====== RECORDED INFORMATION ======

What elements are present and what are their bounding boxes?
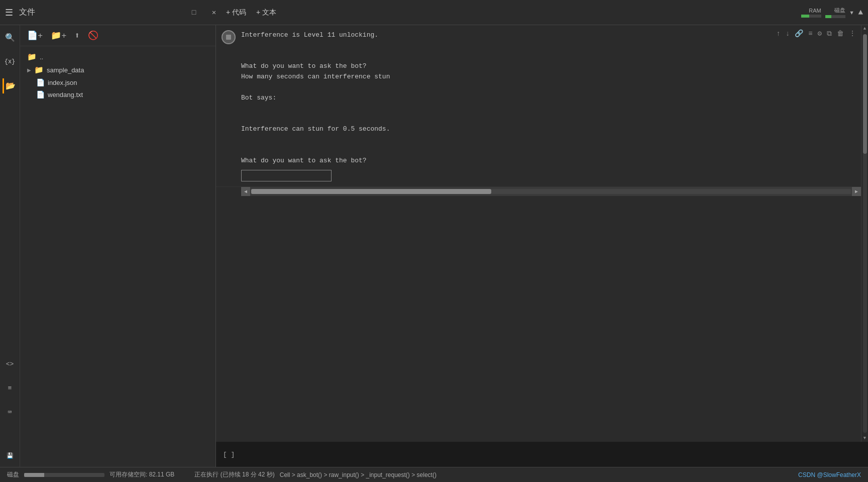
sidebar-item-disk[interactable]: 💾 [3,448,18,463]
storage-text: 可用存储空间: 82.11 GB [110,470,174,479]
app-title: 文件 [19,7,35,18]
index-json-file-icon: 📄 [36,78,45,86]
upload-icon[interactable]: ⬆ [74,30,79,41]
hscroll-left-button[interactable]: ◀ [241,187,250,196]
expand-arrow-icon: ▶ [27,67,31,73]
cell-area-wrapper: ↑ ↓ 🔗 ≡ ⚙ ⧉ 🗑 ⋮ Interference is Level 11… [216,25,868,442]
cell-toolbar: ↑ ↓ 🔗 ≡ ⚙ ⧉ 🗑 ⋮ [776,29,856,38]
sidebar-item-variables[interactable]: {x} [3,54,18,69]
status-bar: 磁盘 可用存储空间: 82.11 GB 正在执行 (已持续 18 分 42 秒)… [0,467,868,482]
main-layout: 🔍 {x} 📂 <> ≡ ⌨ 💾 📄+ 📁+ ⬆ 🚫 [0,25,868,467]
terminal-icon: ≡ [8,384,12,392]
ram-bar [801,15,821,18]
right-scrollbar[interactable]: ▲ ▼ [861,25,868,442]
move-down-icon[interactable]: ↓ [786,30,790,38]
sidebar-item-code[interactable]: <> [3,356,18,371]
menu-icon[interactable]: ☰ [5,7,13,18]
cell-output: Interference is Level 11 unlocking. What… [241,30,856,166]
disk-status-label: 磁盘 [7,470,19,479]
collapse-icon[interactable]: ▲ [858,8,863,17]
left-icon-sidebar: 🔍 {x} 📂 <> ≡ ⌨ 💾 [0,25,20,467]
stop-button[interactable] [222,30,236,44]
cell-gutter [216,25,241,44]
output-box: [ ] [216,442,868,467]
code-icon: <> [6,360,14,368]
window-minimize-button[interactable]: □ [187,6,201,20]
search-icon: 🔍 [5,33,15,43]
text-icon[interactable]: ≡ [808,30,812,38]
folder-open-icon: 📂 [6,81,16,91]
variables-icon: {x} [5,58,16,65]
sample-data-folder-icon: 📁 [34,65,44,74]
parent-dir-label: .. [40,53,43,61]
disk-bar [825,15,845,18]
wendang-txt-label: wendang.txt [48,91,83,99]
file-tree-parent-dir[interactable]: 📁 .. [20,50,215,63]
hscroll-right-button[interactable]: ▶ [852,187,861,196]
delete-icon[interactable]: 🗑 [837,30,844,38]
wendang-txt-file-icon: 📄 [36,90,45,99]
csdn-link[interactable]: CSDN @SlowFeatherX [798,471,861,478]
more-icon[interactable]: ⋮ [849,29,856,38]
disk-icon: 💾 [7,452,14,459]
status-disk-bar [24,473,104,477]
file-panel-toolbar: 📄+ 📁+ ⬆ 🚫 [20,25,215,46]
ram-label: RAM [809,8,821,14]
status-disk-fill [24,473,44,477]
disk-bar-fill [825,15,831,18]
ram-bar-fill [801,15,809,18]
top-bar: ☰ 文件 □ ✕ + 代码 + 文本 RAM 磁盘 ▾ ▲ [0,0,868,25]
sidebar-item-search[interactable]: 🔍 [3,30,18,45]
scrollbar-thumb [863,34,867,154]
sidebar-item-cmd[interactable]: ⌨ [3,405,18,420]
cell-input-group [241,170,856,181]
new-folder-icon[interactable]: 📁+ [51,30,66,41]
scroll-up-button[interactable]: ▲ [861,25,869,32]
ram-block: RAM [801,8,821,18]
file-tree-index-json[interactable]: 📄 index.json [29,76,215,88]
horizontal-scrollbar[interactable]: ◀ ▶ [241,187,861,196]
move-up-icon[interactable]: ↑ [776,30,780,38]
hscroll-track[interactable] [251,189,851,194]
breadcrumb: Cell > ask_bot() > raw_input() > _input_… [280,471,437,478]
refresh-icon[interactable]: 🚫 [88,30,98,41]
sidebar-item-files[interactable]: 📂 [3,78,18,93]
index-json-label: index.json [48,79,77,86]
hscroll-thumb [251,189,491,194]
link-icon[interactable]: 🔗 [795,29,803,38]
window-close-button[interactable]: ✕ [207,6,221,20]
top-bar-center: + 代码 + 文本 [221,8,801,17]
add-text-button[interactable]: + 文本 [256,8,276,17]
file-tree-sample-data[interactable]: ▶ 📁 sample_data [20,63,215,76]
bot-question-input[interactable] [241,170,332,181]
disk-label: 磁盘 [834,7,845,14]
file-tree: 📁 .. ▶ 📁 sample_data 📄 index.json 📄 wend… [20,46,215,467]
top-bar-right: RAM 磁盘 ▾ ▲ [801,7,863,18]
output-box-content: [ ] [223,451,235,458]
main-cell: ↑ ↓ 🔗 ≡ ⚙ ⧉ 🗑 ⋮ Interference is Level 11… [216,25,861,187]
dropdown-icon[interactable]: ▾ [849,8,854,18]
top-bar-left: ☰ 文件 □ ✕ [5,6,221,20]
cell-container[interactable]: ↑ ↓ 🔗 ≡ ⚙ ⧉ 🗑 ⋮ Interference is Level 11… [216,25,861,442]
new-file-icon[interactable]: 📄+ [27,30,43,41]
disk-block: 磁盘 [825,7,845,18]
cell-content: ↑ ↓ 🔗 ≡ ⚙ ⧉ 🗑 ⋮ Interference is Level 11… [241,25,861,186]
gear-icon[interactable]: ⚙ [818,29,822,38]
stop-icon [226,35,231,40]
sample-data-label: sample_data [47,66,84,74]
execution-status: 正在执行 (已持续 18 分 42 秒) [194,470,274,479]
copy-icon[interactable]: ⧉ [827,30,832,38]
notebook-area: ↑ ↓ 🔗 ≡ ⚙ ⧉ 🗑 ⋮ Interference is Level 11… [216,25,868,467]
scrollbar-track[interactable] [863,34,867,433]
folder-icon: 📁 [27,52,37,61]
file-panel: 📄+ 📁+ ⬆ 🚫 📁 .. ▶ 📁 sample_data 📄 index.j… [20,25,216,467]
scroll-down-button[interactable]: ▼ [861,435,869,442]
add-code-button[interactable]: + 代码 [226,8,246,17]
file-tree-wendang-txt[interactable]: 📄 wendang.txt [29,88,215,101]
sidebar-item-terminal[interactable]: ≡ [3,380,18,396]
cmd-icon: ⌨ [8,408,12,416]
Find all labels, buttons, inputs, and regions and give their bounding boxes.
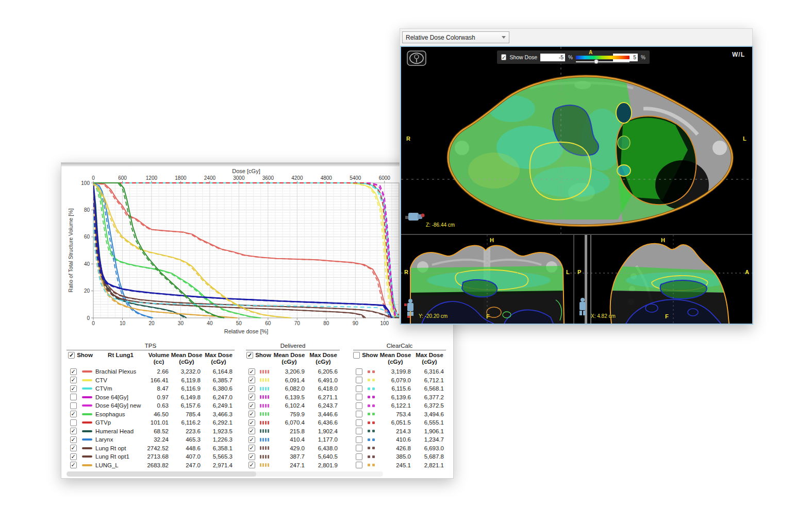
target-contour-yellow [530,142,591,200]
tps-show-checkbox[interactable] [70,445,77,451]
clearcalc-style-swatch [368,396,375,398]
delivered-max-value: 6,243.7 [307,401,340,410]
tps-show-checkbox[interactable] [70,462,77,468]
sagittal-view[interactable]: H P A F X: 4.82 cm [574,235,752,324]
tps-color-swatch [82,404,92,407]
tps-max-value: 5,565.3 [203,452,235,461]
dose-slider-thumb[interactable] [594,59,599,64]
delivered-max-value: 6,205.6 [307,367,340,376]
tps-mean-value: 6,116.9 [171,384,203,393]
delivered-show-checkbox-cell [246,410,257,419]
delivered-show-checkbox[interactable] [248,368,255,375]
ct-viewer-panel: Relative Dose Colorwash [400,28,753,325]
svg-text:2400: 2400 [204,175,216,181]
clearcalc-max-column-header: Max Dose(cGy) [413,352,446,367]
tps-show-checkbox-cell [67,367,80,376]
window-level-button[interactable]: W/L [732,51,745,58]
delivered-mean-value: 6,082.0 [272,384,307,393]
colorwash-mode-dropdown[interactable]: Relative Dose Colorwash [402,31,509,43]
delivered-show-header-checkbox[interactable] [246,352,253,359]
delivered-show-checkbox[interactable] [248,428,255,434]
spacer [340,418,353,427]
clearcalc-show-checkbox-cell [353,418,364,427]
clearcalc-style-swatch-cell [364,435,378,444]
group-header-delivered: Delivered [246,340,340,350]
delivered-show-checkbox[interactable] [248,377,255,383]
tps-show-checkbox[interactable] [70,402,77,409]
structure-name: Lung Rt opt [94,444,147,453]
tps-show-checkbox[interactable] [70,368,77,375]
delivered-show-checkbox[interactable] [248,411,255,417]
tps-mean-value: 6,157.6 [171,401,203,410]
delivered-style-swatch-cell [257,410,272,419]
clearcalc-show-checkbox[interactable] [356,394,362,400]
orientation-label-right: R [404,269,408,275]
delivered-mean-value: 387.7 [272,452,307,461]
tps-show-checkbox[interactable] [70,428,77,434]
delivered-show-checkbox[interactable] [248,462,255,468]
tps-show-header-checkbox[interactable] [68,352,75,359]
clearcalc-show-checkbox[interactable] [356,436,362,443]
show-dose-label: Show Dose [509,54,537,60]
tps-max-value: 6,385.7 [203,376,235,385]
delivered-show-checkbox[interactable] [248,436,255,443]
svg-text:40: 40 [84,261,90,267]
delivered-mean-value: 429.0 [272,444,307,453]
dose-statistics-table: TPS Delivered ClearCalc Show Rt Lung1 Vo… [67,340,448,469]
clearcalc-show-checkbox[interactable] [356,419,362,426]
tps-show-checkbox[interactable] [70,436,77,443]
coronal-ct-image [401,235,573,324]
clearcalc-style-swatch-cell [364,410,378,419]
spacer [340,427,353,436]
delivered-style-swatch [260,395,269,399]
tps-show-checkbox[interactable] [70,419,77,426]
tps-max-value: 6,164.8 [203,367,235,376]
horizontal-scrollbar-thumb[interactable] [67,471,256,477]
clearcalc-show-header-checkbox[interactable] [353,352,360,359]
clearcalc-style-swatch-cell [364,427,378,436]
clearcalc-show-checkbox[interactable] [356,462,362,468]
clearcalc-show-checkbox-cell [353,376,364,385]
clearcalc-show-checkbox[interactable] [356,368,362,375]
delivered-mean-column-header: Mean Dose(cGy) [272,352,307,367]
spacer [235,418,246,427]
tps-color-swatch-cell [80,435,94,444]
clearcalc-show-checkbox[interactable] [356,411,362,417]
tps-show-checkbox[interactable] [70,377,77,383]
clearcalc-show-checkbox[interactable] [356,445,362,451]
clearcalc-show-checkbox[interactable] [356,385,362,392]
tps-color-swatch-cell [80,393,94,402]
tps-show-checkbox[interactable] [70,453,77,460]
delivered-show-checkbox[interactable] [248,385,255,392]
volume-value: 101.01 [147,418,171,427]
delivered-show-checkbox-cell [246,435,257,444]
tps-color-swatch [82,421,92,424]
axial-view[interactable]: R L Z: -86.44 cm W/L Show Dose % A [401,47,752,234]
tps-show-checkbox[interactable] [70,411,77,417]
delivered-show-checkbox[interactable] [248,402,255,409]
clearcalc-show-checkbox[interactable] [356,377,362,383]
show-dose-checkbox[interactable] [501,54,506,60]
spacer [340,435,353,444]
show-label: Show [77,352,93,358]
coronal-view[interactable]: H R L F Y: -20.20 cm [401,235,573,324]
clearcalc-show-checkbox-cell [353,401,364,410]
delivered-style-swatch-cell [257,435,272,444]
delivered-style-swatch-cell [257,444,272,453]
clearcalc-show-checkbox[interactable] [356,428,362,434]
clearcalc-show-checkbox[interactable] [356,453,362,460]
tps-max-column-header: Max Dose(cGy) [203,352,235,367]
delivered-show-checkbox[interactable] [248,453,255,460]
tps-show-checkbox[interactable] [70,385,77,392]
delivered-show-checkbox[interactable] [248,445,255,451]
delivered-show-checkbox[interactable] [248,394,255,400]
tps-show-checkbox[interactable] [70,394,77,400]
svg-text:3600: 3600 [262,175,274,181]
tps-max-value: 3,466.3 [203,410,235,419]
dose-min-input[interactable] [540,54,565,61]
delivered-show-checkbox[interactable] [248,419,255,426]
clearcalc-show-checkbox[interactable] [356,402,362,409]
spacer [235,367,246,376]
screen: 0600120018002400300036004200480054006000… [0,0,812,507]
svg-text:90: 90 [353,320,359,326]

======

WHAT NEEDS TO BE DONE >> Copy every line from the records that holds the string "sidebar".

RESPONSE AREA >>
sidebar-item-disk[interactable]: 💾 [3,448,18,463]
sidebar-item-variables[interactable]: {x} [3,54,18,69]
sidebar-item-code[interactable]: <> [3,356,18,371]
left-icon-sidebar: 🔍 {x} 📂 <> ≡ ⌨ 💾 [0,25,20,467]
sidebar-item-search[interactable]: 🔍 [3,30,18,45]
sidebar-item-cmd[interactable]: ⌨ [3,405,18,420]
sidebar-item-files[interactable]: 📂 [3,78,18,93]
sidebar-item-terminal[interactable]: ≡ [3,380,18,396]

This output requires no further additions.